● **WHAT THIS TASK INVOLVES**: Please retype the entries below exactly, only from their first line through the line containing "Continue Reading", leaving every picture out.

[Collected data]
▼

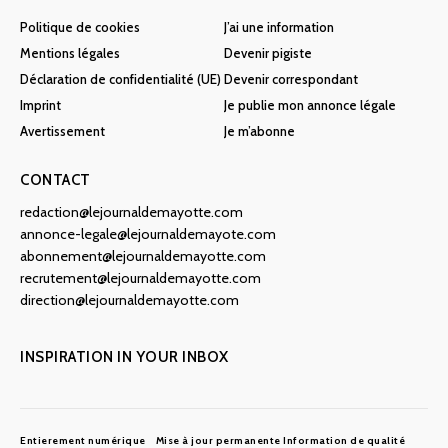
Politique de cookies
J’ai une information
Mentions légales
Devenir pigiste
Déclaration de confidentialité (UE)
Devenir correspondant
Imprint
Je publie mon annonce légale
Avertissement
Je m’abonne
CONTACT
redaction@lejournaldemayotte.com
annonce-legale@lejournaldemayote.com
abonnement@lejournaldemayotte.com
recrutement@lejournaldemayotte.com
direction@lejournaldemayotte.com
INSPIRATION IN YOUR INBOX
Entierement numérique
Mise à jour permanente
Information de qualité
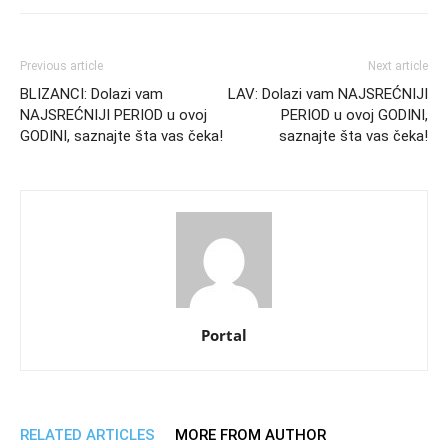
Previous article
Next article
BLIZANCI: Dolazi vam
LAV: Dolazi vam NAJSREĆNIJI
NAJSREĆNIJI PERIOD u ovoj
PERIOD u ovoj GODINI,
GODINI, saznajte šta vas čeka!
saznajte šta vas čeka!
Portal
RELATED ARTICLES
MORE FROM AUTHOR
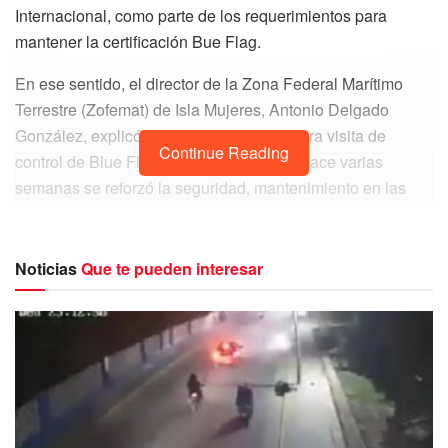
Internacional, como parte de los requerimientos para
mantener la certificación Bue Flag.
En ese sentido, el director de la Zona Federal Marítimo
Terrestre (Zofemat) de Isla Mujeres, Antonio Delgado
González, explicó que recibieron la primera visita de
Continue Reading
control de Blue Flag, para lo cual desde hace varias
semanas se reforzó la seguridad, mantenimiento en las
áreas comunes y se han intensificado los trabajos para
mejorar la imagen de las playas.
Noticias
Que te pueden interesar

▲

● **WRITTEN ANSWER**:
Politique de cookies
J’ai une information
Mentions légales
Devenir pigiste
Déclaration de confidentialité (UE)
Devenir correspondant
Imprint
Je publie mon annonce légale
Avertissement
Je m’abonne
CONTACT
redaction@lejournaldemayotte.com
annonce-legale@lejournaldemayote.com
abonnement@lejournaldemayotte.com
recrutement@lejournaldemayotte.com
direction@lejournaldemayotte.com
INSPIRATION IN YOUR INBOX
Entierement numérique
Mise à jour permanente
Information de qualité
Previous article
Next article
BLIZANCI: Dolazi vam
LAV: Dolazi vam NAJSREĆNIJI
NAJSREĆNIJI PERIOD u ovoj
PERIOD u ovoj GODINI,
GODINI, saznajte šta vas čeka!
saznajte šta vas čeka!
Portal
RELATED ARTICLES
MORE FROM AUTHOR
Internacional, como parte de los requerimientos para
mantener la certificación Bue Flag.
En ese sentido, el director de la Zona Federal Marítimo
Terrestre (Zofemat) de Isla Mujeres, Antonio Delgado
González, explicó que recibieron la primera visita de
Continue Reading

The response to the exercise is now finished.